The end of another lockdown

It was a Wednesday night and we didn’t have much food at home. Although we talked about going out to eat, we were too tired. Eventually we scraped a dinner together and sat down to see the post-prime time news. That’s when we saw the first confusing shots of what would later be known as the November 2008 Mumbai terrorist attack.

It wasn’t for another hour that we realized how lucky we were that we stayed home. The curfew lasted only three days, but it was a month before I walked about Colaba aimlessly again. On Christmas day, The Family and I found that we were tourists in our own backyard, so to say. We walked past small restaurants which were suddenly infamous, past a familiar vegetable market into lanes which had appeared as blurry shots on TV screens across the world. Looking back at that now, I realize that lockdowns and curfews do not end when restrictions are lifted; it takes time for you to come back to normal.

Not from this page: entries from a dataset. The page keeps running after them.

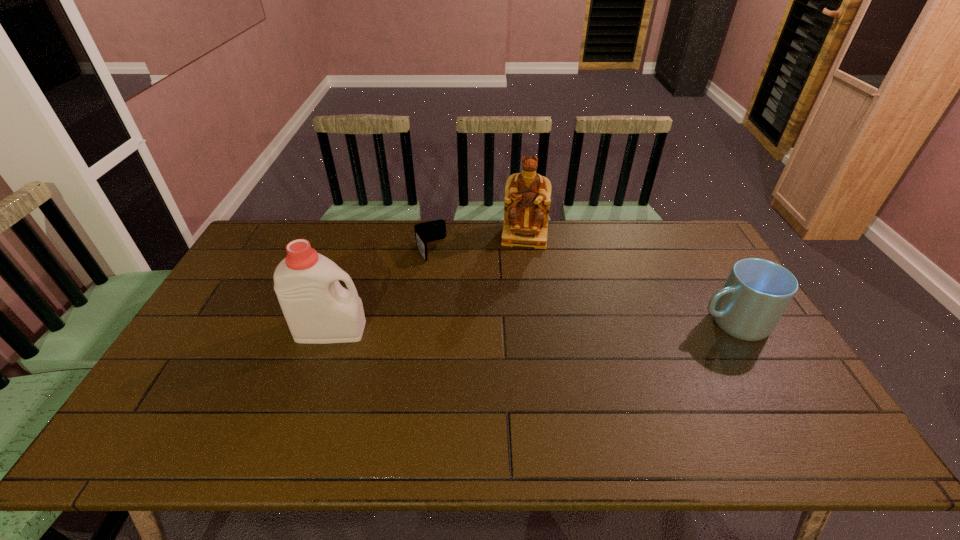 Find the location of `unoccupied area between the rightmost object and the figurine`. unoccupied area between the rightmost object and the figurine is located at coordinates (628, 279).

Locate an element on the screen. The width and height of the screenshot is (960, 540). free space between the leftmost object and the second shortest object is located at coordinates (531, 327).

The height and width of the screenshot is (540, 960). What are the coordinates of `object that stands as the closest to the leftmost object` in the screenshot? It's located at (429, 231).

Locate an element on the screen. The width and height of the screenshot is (960, 540). the closest object to the second shortest object is located at coordinates (527, 200).

What are the coordinates of `vacant area in the image that satisfies the following two spatial constraints: 1. on the back side of the third object from right to left; 2. on the left side of the second object from right to left` in the screenshot? It's located at (433, 236).

Identify the location of vacant space that satisfies the following two spatial constraints: 1. on the front side of the shortest object; 2. on the left side of the rightmost object. (420, 322).

This screenshot has height=540, width=960. In order to click on vacant area that satisfies the following two spatial constraints: 1. on the back side of the third object from left to right; 2. on the left side of the shortest object in this screenshot , I will do `click(433, 236)`. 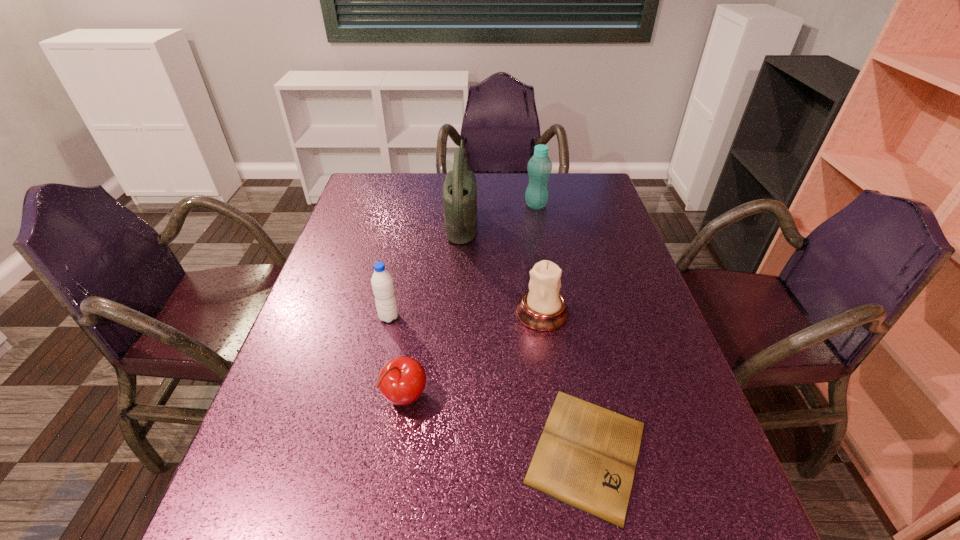 At what (x,y) coordinates should I click in order to perform the action: click on vacant space that is in between the candle holder and the shorter water bottle. Please return your answer as a coordinate pair (x, y). Looking at the image, I should click on (466, 315).

Identify which object is the nearest to the cherry. Please provide its 2D coordinates. Your answer should be formatted as a tuple, i.e. [(x, y)], where the tuple contains the x and y coordinates of a point satisfying the conditions above.

[(382, 283)]

Where is `object that is the fifth closest one to the book`? The width and height of the screenshot is (960, 540). object that is the fifth closest one to the book is located at coordinates (539, 167).

In order to click on vacant area in the image that satisfies the following two spatial constraints: 1. on the spout of the shortest object; 2. on the right side of the watering can in this screenshot , I will do (x=448, y=451).

You are a GUI agent. You are given a task and a screenshot of the screen. Output one action in this format:
    pyautogui.click(x=<x>, y=<y>)
    Task: Click on the free space that satisfies the following two spatial constraints: 1. at the front cap of the taller water bottle; 2. on the left side of the shortest object
    This screenshot has width=960, height=540.
    Given the screenshot: What is the action you would take?
    pyautogui.click(x=580, y=451)

Where is `vacant position in the image that satisfies the following two spatial constraints: 1. on the spout of the watering can; 2. on the front side of the nearer water bottle`? The image size is (960, 540). vacant position in the image that satisfies the following two spatial constraints: 1. on the spout of the watering can; 2. on the front side of the nearer water bottle is located at coordinates (456, 317).

Where is `free space that satisfies the following two spatial constraints: 1. on the spout of the watering can; 2. on the left side of the candle holder`? This screenshot has height=540, width=960. free space that satisfies the following two spatial constraints: 1. on the spout of the watering can; 2. on the left side of the candle holder is located at coordinates (456, 313).

The height and width of the screenshot is (540, 960). Identify the location of vacant region that satisfies the following two spatial constraints: 1. on the front side of the shorter water bottle; 2. on the right side of the book. (360, 451).

I want to click on vacant region that satisfies the following two spatial constraints: 1. on the spout of the shortest object; 2. on the left side of the watering can, so click(448, 451).

Where is `vacant area in the image that satisfies the following two spatial constraints: 1. on the back side of the candle holder; 2. on the spout of the watering can`? vacant area in the image that satisfies the following two spatial constraints: 1. on the back side of the candle holder; 2. on the spout of the watering can is located at coordinates coord(528,219). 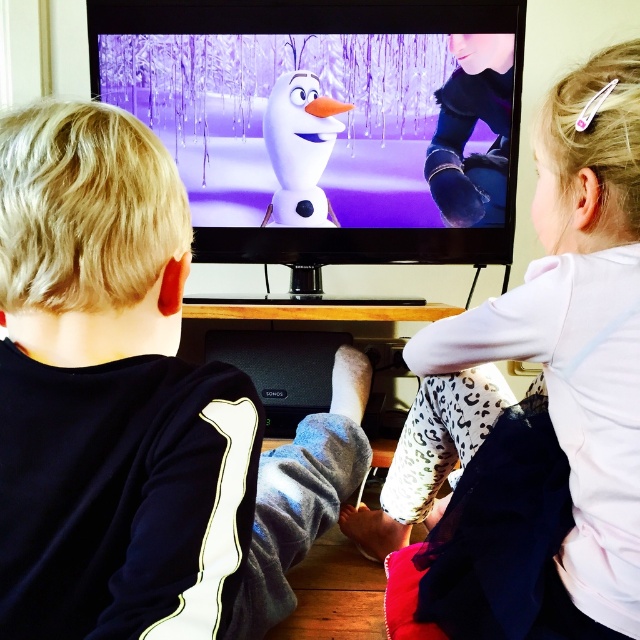 Looking at this image, which is above, black fleece shirt at left or white leopard print pants at lower right?

Positioned higher is black fleece shirt at left.

Identify the location of black fleece shirt at left. The width and height of the screenshot is (640, 640). (132, 408).

Between point (44, 266) and point (292, 97), which one is positioned behind?

The point (292, 97) is more distant.

Is black fleece shirt at left further to the viewer compared to matte white snowman at center?

No, black fleece shirt at left is in front of matte white snowman at center.

Between point (76, 595) and point (323, 198), which one is positioned behind?

Positioned behind is point (323, 198).

Find the location of a particular element. The image size is (640, 640). black fleece shirt at left is located at coordinates (132, 408).

Which is above, black fleece shirt at left or white matte snowman at center?

Positioned higher is white matte snowman at center.

Can you confirm if black fleece shirt at left is thinner than white matte snowman at center?

Correct, black fleece shirt at left's width is less than white matte snowman at center's.

What are the coordinates of `black fleece shirt at left` in the screenshot? It's located at (132, 408). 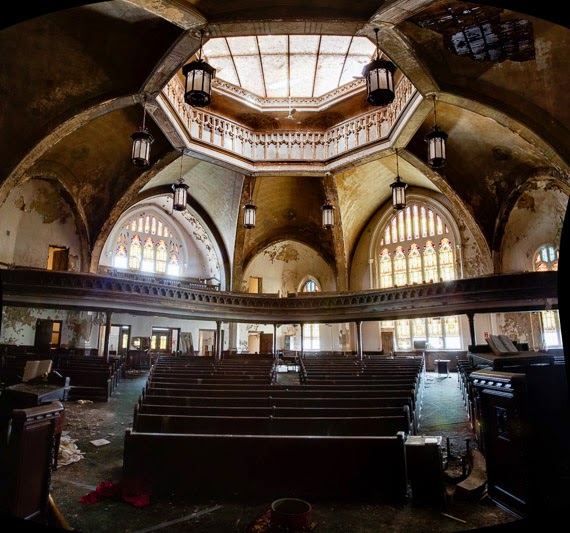 Locate an element on the screen. door is located at coordinates (266, 339). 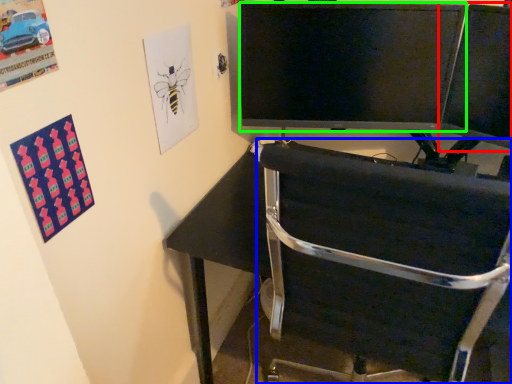 Question: Which is farther away from computer monitor (highlighted by a red box)? chair (highlighted by a blue box) or television (highlighted by a green box)?

Choices:
 (A) chair
 (B) television

Answer: (A) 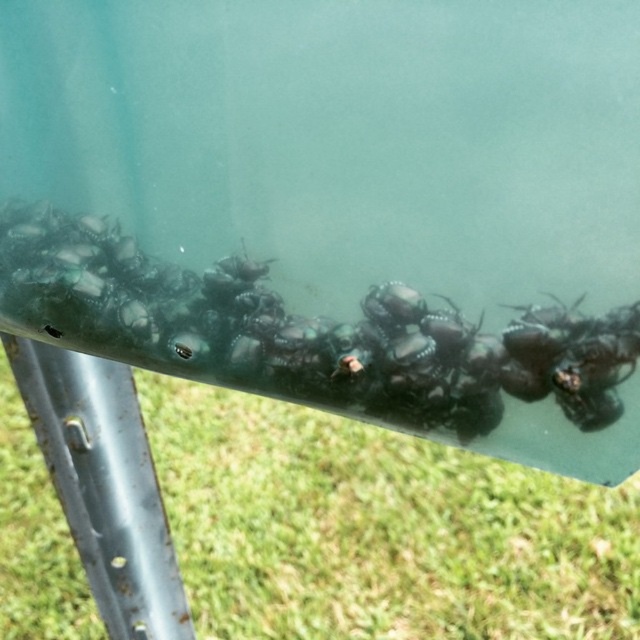 Question: Can you confirm if green grass at lower center is positioned to the left of green glossy snails at center?

Choices:
 (A) no
 (B) yes

Answer: (A)

Question: Among these objects, which one is farthest from the camera?

Choices:
 (A) green glossy snails at center
 (B) green grass at lower center

Answer: (B)

Question: Can you confirm if green grass at lower center is positioned below green glossy snails at center?

Choices:
 (A) no
 (B) yes

Answer: (B)

Question: Can you confirm if green grass at lower center is positioned to the right of green glossy snails at center?

Choices:
 (A) no
 (B) yes

Answer: (B) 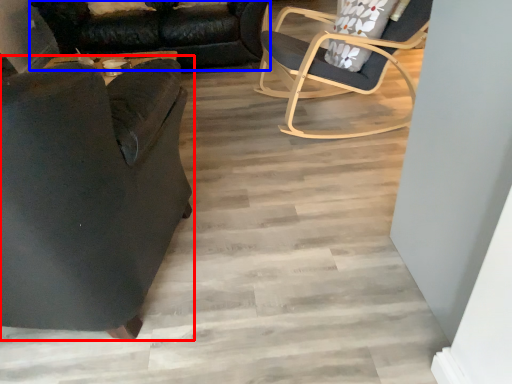 Question: Which point is further to the camera, chair (highlighted by a red box) or studio couch (highlighted by a blue box)?

Choices:
 (A) chair
 (B) studio couch

Answer: (B) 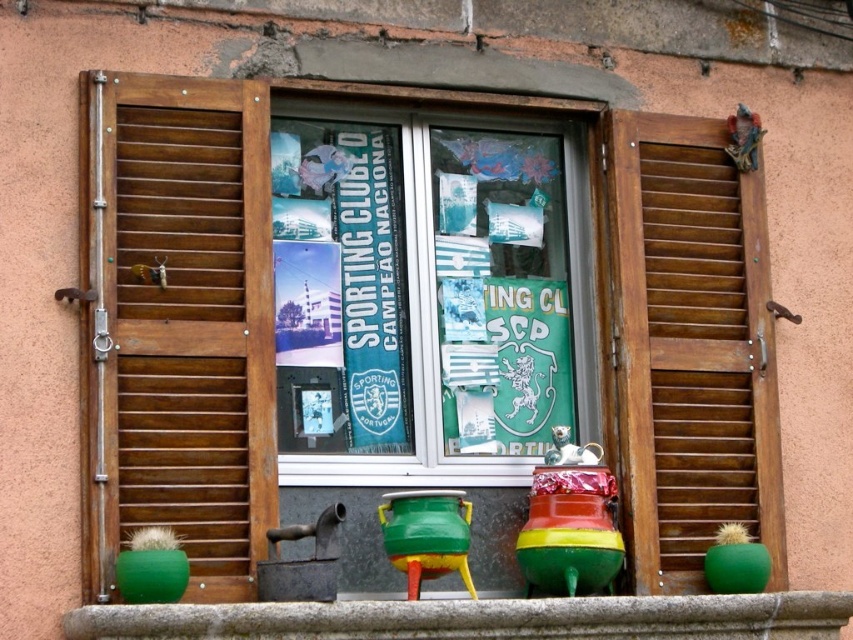 In the scene shown: You are an interior designer assessing the symmetry of the window shutters. Which of the wooden slats at left and wooden at right is smaller in size?

The wooden slats at left has a smaller size compared to wooden at right.

You are a window cleaner and need to determine which object is narrower between the wooden slats at left and the green ceramic pot at lower center. Which one is narrower?

The wooden slats at left are narrower than the green ceramic pot at lower center because the wooden slats at left have a smaller width compared to the green ceramic pot at lower center.

You are a delivery person trying to deliver a package to the address shown in the image. The package is 10 feet long and needs to be placed between the wooden slats at left. Can you fit the package between them?

The wooden slats at left are 103.62 feet apart, so the package that is 10 feet long can easily fit between them. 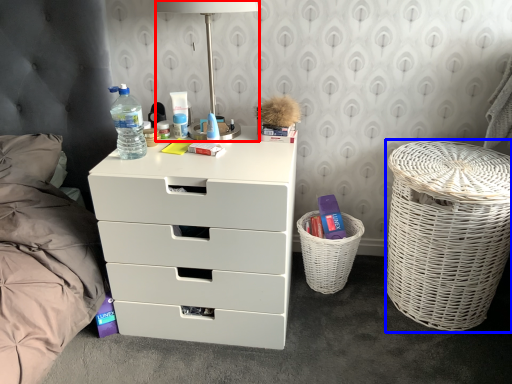 Question: Which object is further to the camera taking this photo, table lamp (highlighted by a red box) or laundry basket (highlighted by a blue box)?

Choices:
 (A) table lamp
 (B) laundry basket

Answer: (B) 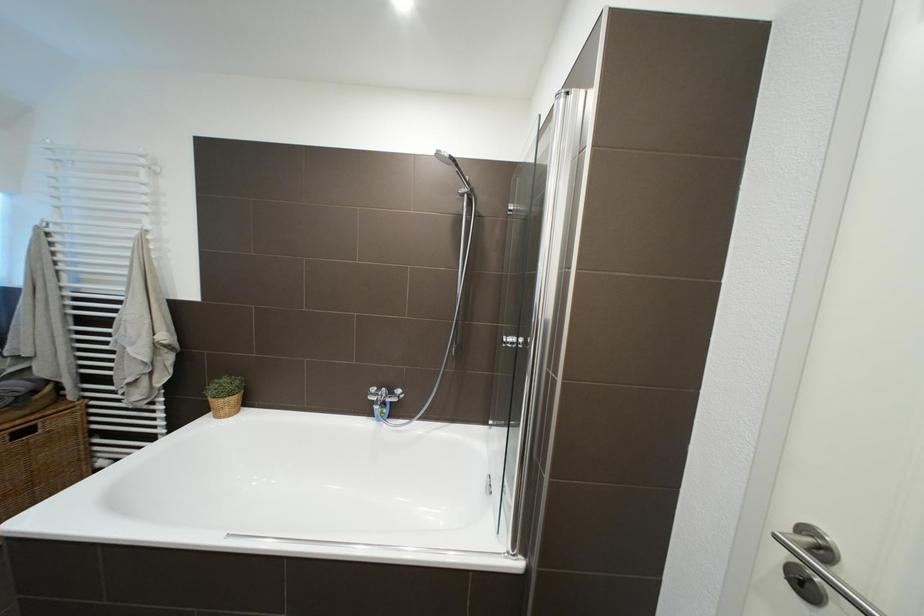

The little lanes were still full of press photographers. Usually I like to talk to them; they are not in an easy profession. But that day they had no time off to chat. When I look back at my archives, I have more than twenty shots of the crowd of photographers jockeying for position without jostling. Today when I look at the photos I see professional rivalry, as well as the courtesy to let someone else rest a heavy lens on your shoulder to steady a shot. A very different world from the savage days that we had gone through. That walk bled some darkness out of us.

Bylanes of Colaba

Many years ago we decided to move out of south Mumbai at some point in our lives. As that, still indefinite, point comes closer, we walk around the city with fresh eyes. Walking down a side street off the causeway, we saw this lovely sight of the dome of the Taj hotel lit up, recalled the terrible night when we saw it going up in flames, while simultaneously having a pang of remorse at the thought that there will be a time when I won’t see this while out on a walk. As I took this photo, Niece Mbili told us the old urban myth of the mixed up maps which made the architect place turn the frontage around. No amount of protest by the hotel will stop this story. Colaba moves between seedy and grand every decade. Around now the seediness is disappearing again.